Il arriva un jour où Dieu présenta une nouvelle commission à ses hôtes angéliques. Cette tâche devait être la plus ardue et la plus ingrate de toutes. Il fallait en effet que l’on s’attribue toutes les fautes et tous les péchés des hommes, que l’on accepte d’être insulté et maudit par les hommes, et que l’on renonce à toutes ses vertus et à sa beauté. On dira de lui qu’il avait voulu rivaliser avec Dieu, qu’il avait perdu et qu’il avait été chassé du paradis. Ce rôle devait être joué jusqu’à ce que l’homme réalise que tout le mal provenait uniquement de son propre égoïsme.

Tous les anges hésitent un instant, puis, dans le silence, la voix de l’un d’entre eux se fait entendre pour dire qu’il accepte la tâche : c’est Lucifer.

En effet, qui d’autre que la plus belle, la plus vertueuse et la plus proche de Dieu parmi les anges aurait pu accepter une telle demande.

Ange ou Dieu ?

Pour comprendre la véritable nature d’une créature comme Lucifer, nous devons comprendre la situation dans laquelle il a vu le jour.

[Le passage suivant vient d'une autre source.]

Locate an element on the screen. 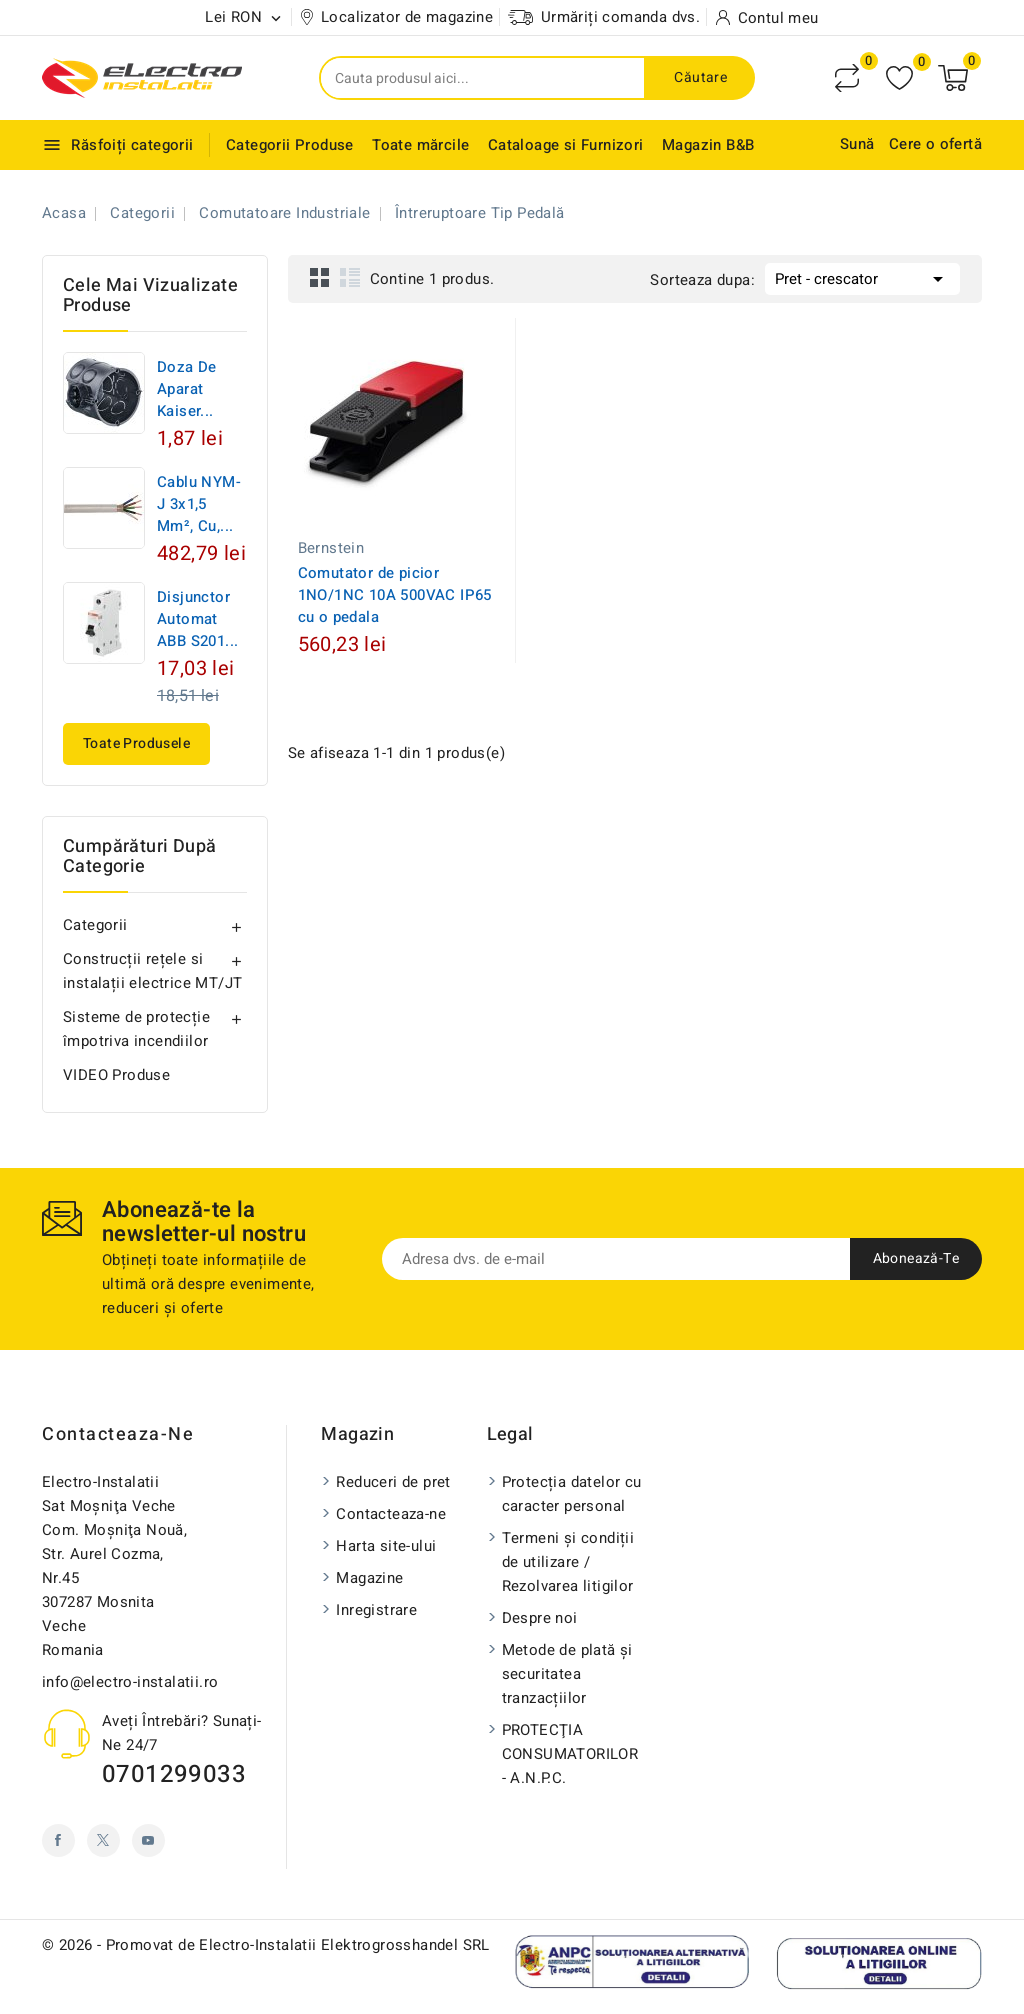  Magazin B&B is located at coordinates (708, 145).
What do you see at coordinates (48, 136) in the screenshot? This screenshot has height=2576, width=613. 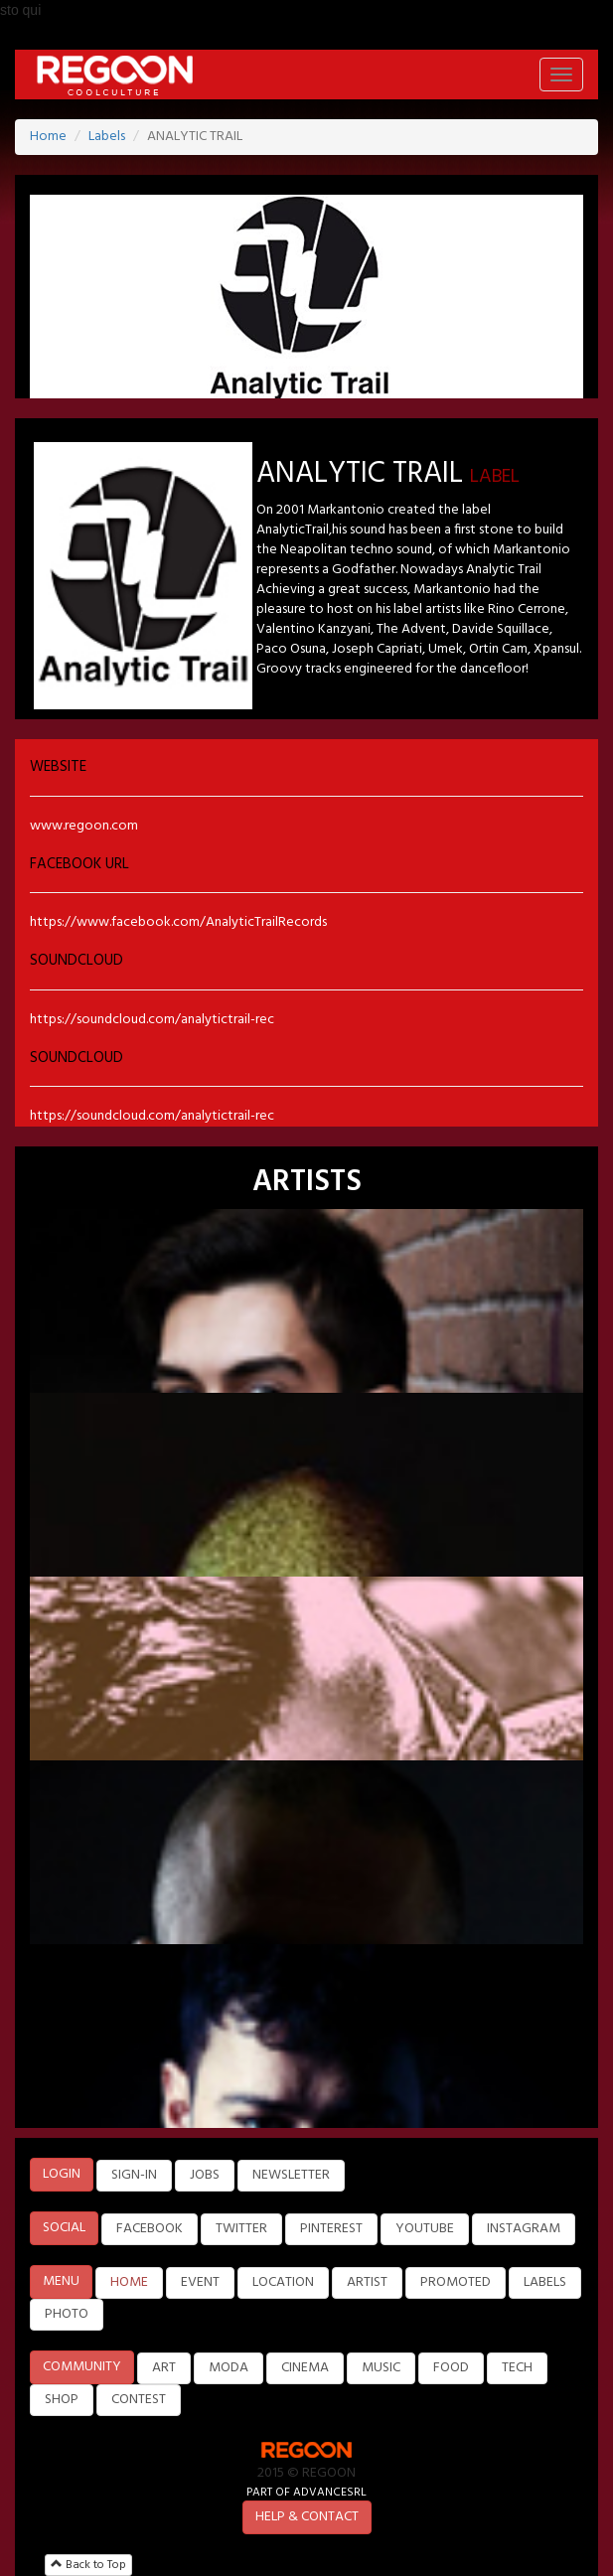 I see `Home` at bounding box center [48, 136]. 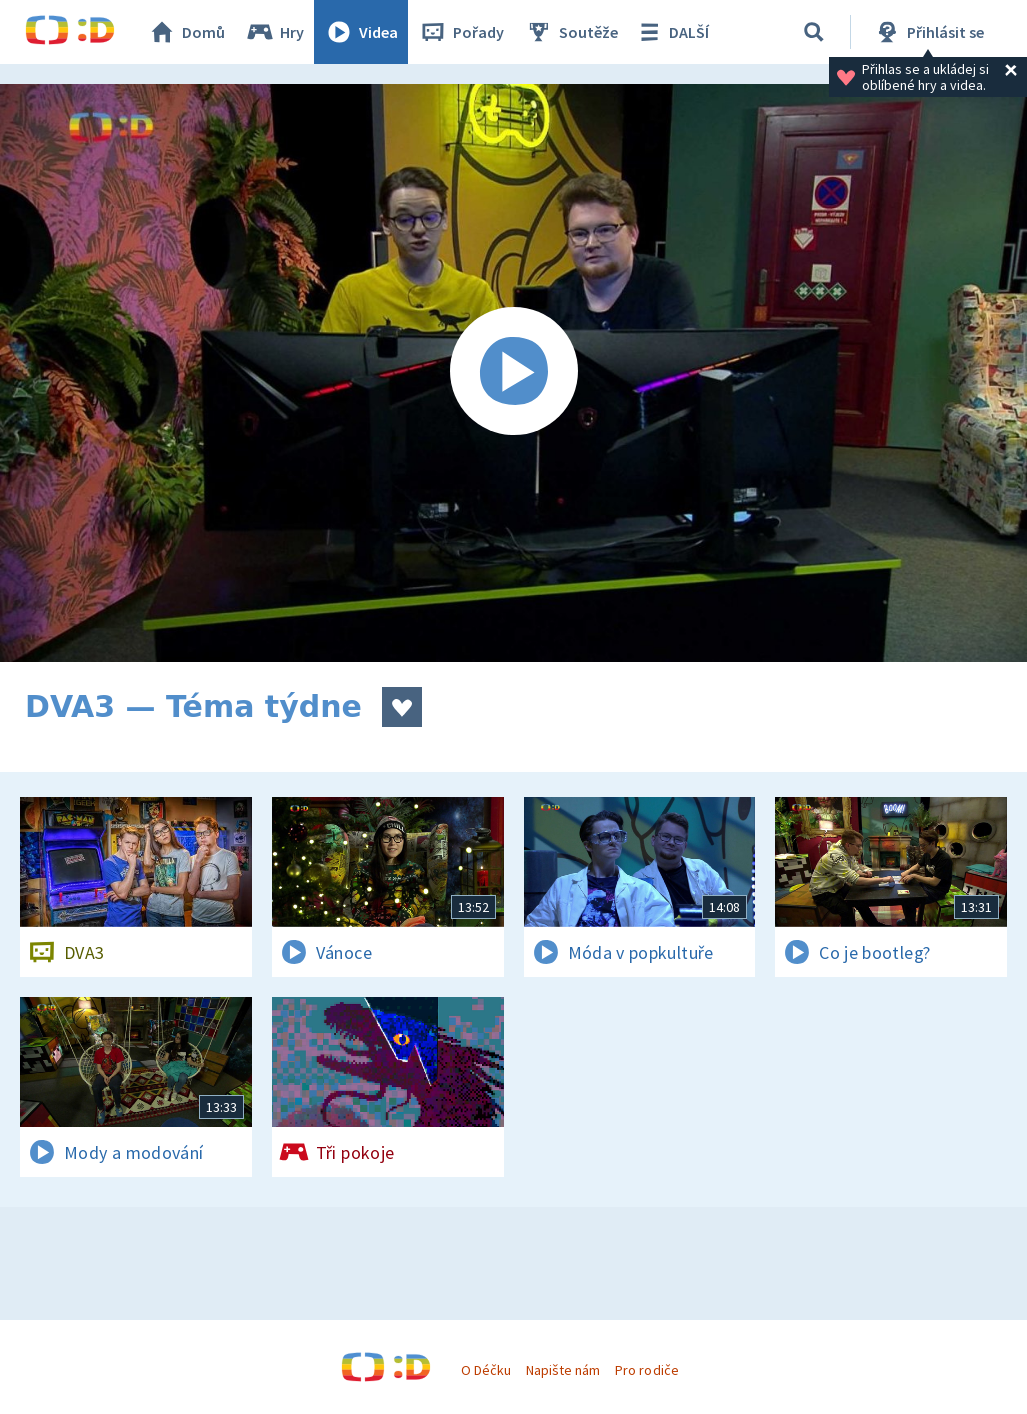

A l’époque où le monothéisme chrétien s’affirmait sur une religion polythéiste déjà enracinée depuis des centaines d’années, il fallait un adversaire de la divinité qui, d’une part, remplirait sa fonction naturelle de personnification du mal et, d’autre part, servirait à éloigner les fidèles des anciennes croyances en les dénigrant le plus possible.

Et donc, en donnant à cet antagoniste des traits typiques de certaines divinités païennes largement vénérées, le résultat a été atteint.

Un nom parmi tous suffit à vous faire comprendre de quoi je parle : Pan.

Ce dieu païen a tous les traits typiques de Satan : mi-homme mi-animal, cornes, barbe pointue.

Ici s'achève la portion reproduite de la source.